Go through the records below and count every line containing "Sami". Reply with the count alone.
START INFORMATION PROVIDED
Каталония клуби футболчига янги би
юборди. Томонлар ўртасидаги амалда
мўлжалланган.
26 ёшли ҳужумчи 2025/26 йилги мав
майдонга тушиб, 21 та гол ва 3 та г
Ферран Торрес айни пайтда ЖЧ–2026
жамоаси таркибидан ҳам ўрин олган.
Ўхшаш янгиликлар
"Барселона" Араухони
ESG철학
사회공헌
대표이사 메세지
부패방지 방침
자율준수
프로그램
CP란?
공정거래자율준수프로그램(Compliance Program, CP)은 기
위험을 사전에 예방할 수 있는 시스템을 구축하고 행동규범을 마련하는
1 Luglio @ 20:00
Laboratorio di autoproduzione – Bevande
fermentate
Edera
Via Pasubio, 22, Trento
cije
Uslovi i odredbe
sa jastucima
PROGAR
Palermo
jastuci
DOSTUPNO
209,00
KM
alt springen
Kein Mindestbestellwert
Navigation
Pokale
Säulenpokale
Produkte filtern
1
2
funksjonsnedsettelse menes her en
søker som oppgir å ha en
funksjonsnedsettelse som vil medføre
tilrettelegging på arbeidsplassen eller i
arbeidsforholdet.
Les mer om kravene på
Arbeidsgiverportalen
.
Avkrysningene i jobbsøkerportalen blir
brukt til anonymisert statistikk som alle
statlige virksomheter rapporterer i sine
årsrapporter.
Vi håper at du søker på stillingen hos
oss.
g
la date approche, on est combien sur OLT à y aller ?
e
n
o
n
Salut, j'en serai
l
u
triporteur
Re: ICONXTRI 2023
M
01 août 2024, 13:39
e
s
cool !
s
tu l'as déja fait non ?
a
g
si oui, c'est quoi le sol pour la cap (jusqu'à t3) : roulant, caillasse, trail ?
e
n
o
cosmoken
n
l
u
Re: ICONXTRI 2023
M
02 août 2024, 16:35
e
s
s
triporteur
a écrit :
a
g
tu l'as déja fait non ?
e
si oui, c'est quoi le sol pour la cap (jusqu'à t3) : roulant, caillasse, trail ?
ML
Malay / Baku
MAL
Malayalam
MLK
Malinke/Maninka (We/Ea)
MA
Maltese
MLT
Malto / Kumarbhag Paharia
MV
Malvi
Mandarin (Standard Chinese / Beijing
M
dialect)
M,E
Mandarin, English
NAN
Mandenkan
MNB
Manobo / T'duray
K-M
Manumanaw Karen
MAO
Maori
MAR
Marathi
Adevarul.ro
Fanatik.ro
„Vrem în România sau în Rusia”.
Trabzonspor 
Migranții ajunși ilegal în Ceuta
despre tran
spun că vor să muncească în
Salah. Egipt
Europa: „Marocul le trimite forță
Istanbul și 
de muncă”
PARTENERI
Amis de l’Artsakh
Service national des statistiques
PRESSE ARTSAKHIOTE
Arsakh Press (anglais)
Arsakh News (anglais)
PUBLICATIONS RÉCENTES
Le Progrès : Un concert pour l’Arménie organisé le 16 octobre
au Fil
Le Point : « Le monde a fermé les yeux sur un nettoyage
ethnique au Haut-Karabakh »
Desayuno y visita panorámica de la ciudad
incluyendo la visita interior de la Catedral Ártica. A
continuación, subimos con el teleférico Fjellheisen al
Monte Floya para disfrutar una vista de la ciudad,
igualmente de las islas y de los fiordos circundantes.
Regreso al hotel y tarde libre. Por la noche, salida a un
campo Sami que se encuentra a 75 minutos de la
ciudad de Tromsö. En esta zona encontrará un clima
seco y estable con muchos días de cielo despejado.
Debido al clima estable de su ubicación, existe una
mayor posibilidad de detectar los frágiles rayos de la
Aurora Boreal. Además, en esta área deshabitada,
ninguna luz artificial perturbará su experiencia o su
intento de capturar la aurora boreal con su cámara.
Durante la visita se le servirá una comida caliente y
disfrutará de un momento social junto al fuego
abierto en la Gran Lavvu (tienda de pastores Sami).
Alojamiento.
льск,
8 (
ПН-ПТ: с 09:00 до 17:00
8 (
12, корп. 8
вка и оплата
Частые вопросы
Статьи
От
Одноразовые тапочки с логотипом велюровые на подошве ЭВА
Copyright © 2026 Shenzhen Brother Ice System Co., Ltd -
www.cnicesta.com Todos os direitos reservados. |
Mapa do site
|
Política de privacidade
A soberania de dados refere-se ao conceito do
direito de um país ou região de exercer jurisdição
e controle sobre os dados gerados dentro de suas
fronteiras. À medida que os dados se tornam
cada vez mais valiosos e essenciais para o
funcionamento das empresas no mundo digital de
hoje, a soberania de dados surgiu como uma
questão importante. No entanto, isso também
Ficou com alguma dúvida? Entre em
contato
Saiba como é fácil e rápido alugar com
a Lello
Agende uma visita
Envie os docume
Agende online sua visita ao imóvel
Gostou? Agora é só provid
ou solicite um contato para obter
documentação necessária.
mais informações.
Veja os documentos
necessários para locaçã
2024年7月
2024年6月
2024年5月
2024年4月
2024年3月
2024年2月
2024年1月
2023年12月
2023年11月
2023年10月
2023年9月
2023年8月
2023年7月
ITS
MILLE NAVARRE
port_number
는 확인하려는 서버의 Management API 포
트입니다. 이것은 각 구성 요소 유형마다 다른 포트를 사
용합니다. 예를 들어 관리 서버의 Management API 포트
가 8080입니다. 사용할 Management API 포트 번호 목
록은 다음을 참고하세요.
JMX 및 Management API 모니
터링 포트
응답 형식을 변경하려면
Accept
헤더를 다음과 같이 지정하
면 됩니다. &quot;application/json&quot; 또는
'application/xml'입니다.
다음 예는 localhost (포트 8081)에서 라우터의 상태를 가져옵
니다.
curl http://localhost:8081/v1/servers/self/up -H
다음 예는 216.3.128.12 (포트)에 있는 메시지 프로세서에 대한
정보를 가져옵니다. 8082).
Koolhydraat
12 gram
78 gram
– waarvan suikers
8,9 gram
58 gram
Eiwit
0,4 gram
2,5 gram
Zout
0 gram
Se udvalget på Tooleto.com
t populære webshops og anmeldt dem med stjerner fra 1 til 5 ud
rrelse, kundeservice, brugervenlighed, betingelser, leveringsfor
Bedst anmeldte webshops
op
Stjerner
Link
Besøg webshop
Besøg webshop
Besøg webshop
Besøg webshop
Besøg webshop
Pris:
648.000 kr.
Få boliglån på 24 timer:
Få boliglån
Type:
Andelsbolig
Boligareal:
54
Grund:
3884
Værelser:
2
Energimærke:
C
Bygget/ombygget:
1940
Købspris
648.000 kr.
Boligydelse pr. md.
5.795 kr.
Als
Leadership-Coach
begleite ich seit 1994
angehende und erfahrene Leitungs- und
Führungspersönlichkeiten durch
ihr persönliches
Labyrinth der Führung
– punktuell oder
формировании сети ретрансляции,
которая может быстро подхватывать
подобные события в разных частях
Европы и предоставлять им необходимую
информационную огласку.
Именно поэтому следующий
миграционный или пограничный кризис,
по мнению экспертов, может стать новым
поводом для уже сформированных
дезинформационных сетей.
END INFORMATION PROVIDED
ANSWER TO THE PROBLEM
2